The stability of reconstituted MC powder was also investigated by light scattering for 18 h after 6 h dissolution. The backscattering profiles of different ED-treated samples exhibited variation in sedimentation as a function of sample height (bottom to top) [40]. Peak width was found to be correlated to the amount of sediment. The degree of sedimentation reached the highest value for the ED-treated sample (10 min), indicating the possible appearance of partial micelle dissociation and transient aggregation. With increasing ED-treated duration, sedimentation decreased and reached the lowest value after 90 min ED treatment (Figure 7). These results indicated that colloidal stability reached the optimal level after 90 min of ED treatment. Therefore, the trends in the above results can be explained as follows: the time-dependent structural reorganization of MC, which is initial disrupted (10 min ED treatment), lead to the formation of unstable intermediates, whereas completely dissociated MC (90 min ED treatment) lead to a uniformly dispersed system.
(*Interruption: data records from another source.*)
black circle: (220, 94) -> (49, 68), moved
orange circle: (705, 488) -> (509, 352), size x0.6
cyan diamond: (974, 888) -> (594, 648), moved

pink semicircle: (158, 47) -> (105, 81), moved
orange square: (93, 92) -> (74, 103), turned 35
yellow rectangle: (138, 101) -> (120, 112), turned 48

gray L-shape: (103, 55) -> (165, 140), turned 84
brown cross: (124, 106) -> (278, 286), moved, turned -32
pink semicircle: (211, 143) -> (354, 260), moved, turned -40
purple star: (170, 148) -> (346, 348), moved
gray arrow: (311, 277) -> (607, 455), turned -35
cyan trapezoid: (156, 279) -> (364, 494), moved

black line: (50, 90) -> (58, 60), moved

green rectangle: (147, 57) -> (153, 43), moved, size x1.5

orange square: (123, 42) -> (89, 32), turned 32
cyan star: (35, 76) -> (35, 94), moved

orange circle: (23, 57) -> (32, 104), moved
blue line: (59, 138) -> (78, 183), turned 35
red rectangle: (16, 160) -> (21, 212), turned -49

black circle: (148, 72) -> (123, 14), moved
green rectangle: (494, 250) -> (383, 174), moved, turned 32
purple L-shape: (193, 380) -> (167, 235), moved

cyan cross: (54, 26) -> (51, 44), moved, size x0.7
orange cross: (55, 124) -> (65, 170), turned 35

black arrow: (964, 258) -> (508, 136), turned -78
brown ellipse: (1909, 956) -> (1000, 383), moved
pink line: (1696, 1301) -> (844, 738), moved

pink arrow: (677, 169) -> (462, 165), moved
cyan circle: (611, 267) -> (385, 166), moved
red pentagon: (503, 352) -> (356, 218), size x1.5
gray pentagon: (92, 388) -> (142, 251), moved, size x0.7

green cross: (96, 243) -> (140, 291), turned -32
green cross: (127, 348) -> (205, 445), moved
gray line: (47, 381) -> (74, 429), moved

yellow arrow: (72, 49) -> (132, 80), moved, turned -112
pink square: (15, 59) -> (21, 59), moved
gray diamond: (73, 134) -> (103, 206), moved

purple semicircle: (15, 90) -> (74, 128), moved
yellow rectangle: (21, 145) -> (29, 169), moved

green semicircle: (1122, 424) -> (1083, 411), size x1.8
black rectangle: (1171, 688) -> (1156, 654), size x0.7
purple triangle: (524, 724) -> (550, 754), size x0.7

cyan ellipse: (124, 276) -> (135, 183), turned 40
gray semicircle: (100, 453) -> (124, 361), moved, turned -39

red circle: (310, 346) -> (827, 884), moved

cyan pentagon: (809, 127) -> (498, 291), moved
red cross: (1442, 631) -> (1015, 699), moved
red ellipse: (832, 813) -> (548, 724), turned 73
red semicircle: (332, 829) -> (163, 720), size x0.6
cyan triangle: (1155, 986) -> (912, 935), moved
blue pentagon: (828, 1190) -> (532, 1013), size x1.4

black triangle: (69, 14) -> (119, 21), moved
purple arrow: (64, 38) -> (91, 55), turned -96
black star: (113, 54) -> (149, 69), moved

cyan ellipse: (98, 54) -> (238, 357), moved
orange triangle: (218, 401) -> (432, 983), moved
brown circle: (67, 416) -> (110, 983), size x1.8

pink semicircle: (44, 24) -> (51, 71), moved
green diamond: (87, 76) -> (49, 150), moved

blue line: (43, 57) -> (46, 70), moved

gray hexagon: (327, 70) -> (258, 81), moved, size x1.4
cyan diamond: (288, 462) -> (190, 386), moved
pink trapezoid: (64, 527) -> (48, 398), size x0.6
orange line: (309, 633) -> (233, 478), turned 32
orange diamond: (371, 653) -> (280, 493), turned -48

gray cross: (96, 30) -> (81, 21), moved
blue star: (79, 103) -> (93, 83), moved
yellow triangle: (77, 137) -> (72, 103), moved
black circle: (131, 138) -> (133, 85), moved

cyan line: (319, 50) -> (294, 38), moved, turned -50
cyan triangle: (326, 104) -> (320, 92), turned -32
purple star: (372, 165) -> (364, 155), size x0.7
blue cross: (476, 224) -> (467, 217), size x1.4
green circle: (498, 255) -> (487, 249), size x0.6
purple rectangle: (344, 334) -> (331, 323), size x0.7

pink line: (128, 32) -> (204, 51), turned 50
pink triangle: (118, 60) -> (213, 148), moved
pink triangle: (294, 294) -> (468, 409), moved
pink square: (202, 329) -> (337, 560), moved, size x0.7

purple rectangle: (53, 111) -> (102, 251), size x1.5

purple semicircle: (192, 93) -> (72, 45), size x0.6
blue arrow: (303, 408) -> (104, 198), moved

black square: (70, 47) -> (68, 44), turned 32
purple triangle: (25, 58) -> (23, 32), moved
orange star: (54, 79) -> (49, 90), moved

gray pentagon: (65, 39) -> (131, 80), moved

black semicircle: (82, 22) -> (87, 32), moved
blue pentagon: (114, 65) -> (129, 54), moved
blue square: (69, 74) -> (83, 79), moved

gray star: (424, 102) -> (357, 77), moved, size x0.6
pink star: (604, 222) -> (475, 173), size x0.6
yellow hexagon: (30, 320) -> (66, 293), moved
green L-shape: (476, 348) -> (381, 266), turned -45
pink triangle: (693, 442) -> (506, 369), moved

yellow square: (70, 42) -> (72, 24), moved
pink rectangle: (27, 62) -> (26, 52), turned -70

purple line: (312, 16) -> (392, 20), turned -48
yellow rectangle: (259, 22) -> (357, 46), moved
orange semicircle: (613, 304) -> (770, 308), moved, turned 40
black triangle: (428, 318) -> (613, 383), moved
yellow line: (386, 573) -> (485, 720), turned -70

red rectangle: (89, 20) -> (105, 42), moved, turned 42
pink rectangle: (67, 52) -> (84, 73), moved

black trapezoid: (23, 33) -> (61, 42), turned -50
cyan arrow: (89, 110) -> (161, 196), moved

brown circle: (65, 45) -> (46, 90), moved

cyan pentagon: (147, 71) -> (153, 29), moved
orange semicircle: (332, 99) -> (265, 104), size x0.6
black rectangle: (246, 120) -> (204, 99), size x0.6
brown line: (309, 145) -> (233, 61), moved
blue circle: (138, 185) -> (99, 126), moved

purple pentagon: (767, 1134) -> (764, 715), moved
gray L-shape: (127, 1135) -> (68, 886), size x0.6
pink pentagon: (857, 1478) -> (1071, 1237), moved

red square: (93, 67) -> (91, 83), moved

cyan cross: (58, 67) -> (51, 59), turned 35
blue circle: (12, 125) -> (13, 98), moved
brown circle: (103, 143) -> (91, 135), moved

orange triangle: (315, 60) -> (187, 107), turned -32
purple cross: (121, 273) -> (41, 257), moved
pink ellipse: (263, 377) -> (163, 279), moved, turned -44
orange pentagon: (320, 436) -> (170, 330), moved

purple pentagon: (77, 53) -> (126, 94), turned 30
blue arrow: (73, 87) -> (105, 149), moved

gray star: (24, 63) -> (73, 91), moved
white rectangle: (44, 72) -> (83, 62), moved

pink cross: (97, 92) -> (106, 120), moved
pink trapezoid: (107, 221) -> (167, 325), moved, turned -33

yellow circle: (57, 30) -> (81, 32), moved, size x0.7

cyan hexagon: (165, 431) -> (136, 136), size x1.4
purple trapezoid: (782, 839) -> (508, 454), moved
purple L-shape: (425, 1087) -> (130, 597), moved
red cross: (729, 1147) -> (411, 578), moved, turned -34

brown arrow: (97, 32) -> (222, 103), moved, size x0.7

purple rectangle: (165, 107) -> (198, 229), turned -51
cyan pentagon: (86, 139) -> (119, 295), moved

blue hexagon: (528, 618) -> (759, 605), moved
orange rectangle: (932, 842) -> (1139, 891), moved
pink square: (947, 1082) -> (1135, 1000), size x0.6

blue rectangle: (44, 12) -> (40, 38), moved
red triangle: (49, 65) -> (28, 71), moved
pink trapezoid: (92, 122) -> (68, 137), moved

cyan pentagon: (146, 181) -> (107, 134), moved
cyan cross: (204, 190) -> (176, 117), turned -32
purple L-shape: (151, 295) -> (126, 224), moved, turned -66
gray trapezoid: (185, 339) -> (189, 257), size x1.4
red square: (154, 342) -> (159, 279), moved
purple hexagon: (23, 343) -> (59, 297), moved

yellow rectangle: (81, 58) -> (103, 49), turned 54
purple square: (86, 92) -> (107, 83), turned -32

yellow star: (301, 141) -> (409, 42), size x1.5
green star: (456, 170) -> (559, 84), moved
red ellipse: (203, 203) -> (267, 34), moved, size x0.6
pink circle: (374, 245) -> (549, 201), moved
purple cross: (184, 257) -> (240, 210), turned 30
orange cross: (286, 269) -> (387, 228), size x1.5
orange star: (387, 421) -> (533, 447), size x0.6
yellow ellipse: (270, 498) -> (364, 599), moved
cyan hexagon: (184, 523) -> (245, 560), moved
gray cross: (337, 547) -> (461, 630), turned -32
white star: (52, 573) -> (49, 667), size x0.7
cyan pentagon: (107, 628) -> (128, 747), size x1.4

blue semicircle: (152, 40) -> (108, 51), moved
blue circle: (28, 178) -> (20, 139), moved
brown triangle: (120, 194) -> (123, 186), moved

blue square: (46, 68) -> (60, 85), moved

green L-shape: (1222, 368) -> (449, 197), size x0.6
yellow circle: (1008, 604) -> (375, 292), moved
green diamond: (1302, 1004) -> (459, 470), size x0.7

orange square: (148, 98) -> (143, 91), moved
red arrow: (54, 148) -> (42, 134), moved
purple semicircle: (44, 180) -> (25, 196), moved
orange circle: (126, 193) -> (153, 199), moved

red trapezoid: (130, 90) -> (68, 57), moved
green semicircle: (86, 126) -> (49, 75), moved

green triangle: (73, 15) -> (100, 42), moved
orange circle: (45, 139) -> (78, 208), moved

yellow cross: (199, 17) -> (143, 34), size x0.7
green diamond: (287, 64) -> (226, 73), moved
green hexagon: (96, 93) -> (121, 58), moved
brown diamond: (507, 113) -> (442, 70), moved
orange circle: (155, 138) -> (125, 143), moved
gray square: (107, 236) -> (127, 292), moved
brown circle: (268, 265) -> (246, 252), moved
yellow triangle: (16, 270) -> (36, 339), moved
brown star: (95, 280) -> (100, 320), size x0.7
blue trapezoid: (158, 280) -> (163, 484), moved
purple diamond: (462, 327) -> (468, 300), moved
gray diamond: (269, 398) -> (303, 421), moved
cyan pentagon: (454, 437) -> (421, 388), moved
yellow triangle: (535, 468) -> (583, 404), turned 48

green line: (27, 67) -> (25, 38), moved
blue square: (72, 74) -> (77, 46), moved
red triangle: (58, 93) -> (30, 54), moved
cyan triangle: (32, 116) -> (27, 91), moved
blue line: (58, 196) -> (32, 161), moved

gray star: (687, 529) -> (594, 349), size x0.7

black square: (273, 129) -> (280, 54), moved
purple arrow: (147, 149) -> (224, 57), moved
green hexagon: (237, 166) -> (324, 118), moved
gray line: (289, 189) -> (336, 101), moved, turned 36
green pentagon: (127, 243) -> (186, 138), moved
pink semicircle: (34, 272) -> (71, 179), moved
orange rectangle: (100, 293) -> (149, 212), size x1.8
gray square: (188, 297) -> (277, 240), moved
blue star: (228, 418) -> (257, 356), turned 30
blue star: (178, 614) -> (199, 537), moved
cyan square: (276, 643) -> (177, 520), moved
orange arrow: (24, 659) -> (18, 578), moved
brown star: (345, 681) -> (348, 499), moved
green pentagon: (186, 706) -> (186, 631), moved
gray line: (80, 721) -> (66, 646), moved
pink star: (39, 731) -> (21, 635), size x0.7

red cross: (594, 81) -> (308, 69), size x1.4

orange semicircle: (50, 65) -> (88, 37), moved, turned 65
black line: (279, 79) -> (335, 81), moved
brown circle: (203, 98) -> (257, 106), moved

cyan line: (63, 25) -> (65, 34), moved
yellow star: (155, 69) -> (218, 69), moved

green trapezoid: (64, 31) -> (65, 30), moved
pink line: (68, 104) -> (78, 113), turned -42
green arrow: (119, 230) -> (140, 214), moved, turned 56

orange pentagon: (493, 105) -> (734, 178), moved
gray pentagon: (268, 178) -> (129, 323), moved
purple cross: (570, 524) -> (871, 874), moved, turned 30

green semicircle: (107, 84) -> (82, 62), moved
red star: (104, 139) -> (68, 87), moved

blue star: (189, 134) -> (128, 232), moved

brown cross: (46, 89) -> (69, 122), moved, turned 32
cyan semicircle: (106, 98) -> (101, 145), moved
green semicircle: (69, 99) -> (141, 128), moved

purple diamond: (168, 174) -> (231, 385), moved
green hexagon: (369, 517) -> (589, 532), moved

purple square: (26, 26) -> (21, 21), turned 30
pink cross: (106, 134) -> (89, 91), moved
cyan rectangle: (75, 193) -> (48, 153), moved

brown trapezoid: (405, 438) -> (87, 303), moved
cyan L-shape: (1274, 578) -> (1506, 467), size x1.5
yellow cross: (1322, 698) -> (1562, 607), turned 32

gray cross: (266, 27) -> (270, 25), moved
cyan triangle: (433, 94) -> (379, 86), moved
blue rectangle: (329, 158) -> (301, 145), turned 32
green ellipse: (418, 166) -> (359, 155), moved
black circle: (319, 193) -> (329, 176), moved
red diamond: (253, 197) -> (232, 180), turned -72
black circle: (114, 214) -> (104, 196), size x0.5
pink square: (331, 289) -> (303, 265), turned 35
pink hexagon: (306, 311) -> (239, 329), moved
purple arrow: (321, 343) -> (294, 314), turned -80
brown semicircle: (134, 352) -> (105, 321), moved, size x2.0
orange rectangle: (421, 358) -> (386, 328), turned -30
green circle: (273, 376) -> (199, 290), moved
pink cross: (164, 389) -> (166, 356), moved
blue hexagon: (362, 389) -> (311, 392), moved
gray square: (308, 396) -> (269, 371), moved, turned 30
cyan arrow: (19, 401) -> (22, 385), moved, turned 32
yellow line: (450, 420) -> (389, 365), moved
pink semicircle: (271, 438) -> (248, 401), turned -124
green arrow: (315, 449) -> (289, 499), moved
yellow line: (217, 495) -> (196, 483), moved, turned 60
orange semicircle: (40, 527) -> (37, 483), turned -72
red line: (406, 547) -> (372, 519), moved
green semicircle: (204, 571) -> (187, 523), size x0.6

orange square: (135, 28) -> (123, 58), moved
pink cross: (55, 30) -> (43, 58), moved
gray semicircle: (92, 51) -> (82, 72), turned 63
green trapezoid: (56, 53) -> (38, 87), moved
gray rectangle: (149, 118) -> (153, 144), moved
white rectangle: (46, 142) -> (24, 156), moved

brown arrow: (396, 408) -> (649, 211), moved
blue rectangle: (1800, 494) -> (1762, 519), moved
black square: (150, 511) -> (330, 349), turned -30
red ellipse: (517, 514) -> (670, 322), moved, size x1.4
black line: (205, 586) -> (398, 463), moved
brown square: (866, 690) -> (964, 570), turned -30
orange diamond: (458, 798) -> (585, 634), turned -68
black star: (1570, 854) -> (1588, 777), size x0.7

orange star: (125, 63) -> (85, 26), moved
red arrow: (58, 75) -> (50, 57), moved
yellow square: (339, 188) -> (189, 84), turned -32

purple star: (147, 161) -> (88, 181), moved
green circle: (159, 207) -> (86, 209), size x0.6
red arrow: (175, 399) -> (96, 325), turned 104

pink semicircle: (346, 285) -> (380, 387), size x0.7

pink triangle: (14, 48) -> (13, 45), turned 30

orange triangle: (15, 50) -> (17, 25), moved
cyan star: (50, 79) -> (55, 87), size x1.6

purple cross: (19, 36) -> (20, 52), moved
These results were consistent with the smaller particle size obtained after prolonged ED duration.

4. Conclusions

This study investigated the effects of ED treatment on the rehydration of MC powder. These results showed that the increase in ED time significantly decreased calcium content (from 25.55 ± 0.08 g/kg to 17.47 ± 0.05 g/kg), suggesting that the CCP bridges, responsible for native micelles stabilization, are broken. In addition, ED-induced structural modifications are related to the improvement of the functional properties, i.e., greater intermediate-mobility water content, lower hydrophobicity, and, therefore, greater solubility and dispersion stability. However, short-duration ED treatment was insufficient to enhance solubility, while a marked improvement was observed only after prolonged treatment for at least 30 min. The solubility increased from approximately 50% (untreated MC) to about 80% (ED treated MC for 30–90 min) within the initial 30 min (0.5 h) of dissolution. Furthermore, optimal ED treatment duration (60–90 min) lead to the smaller particle size of casein micelle and the formation of a stable dispersed system. Thus, ED treatment greatly affects the MC structure and improves the rehydration properties of MC powder. Our results indicate that ED appears to be a good tool to tailor MC functionality. By enabling the production of MC powders with consistently superior solubility and stability, ED treatment can overcome long-standing challenges associated with the incorporation of casein ingredients into a wide range of food and beverage matrices.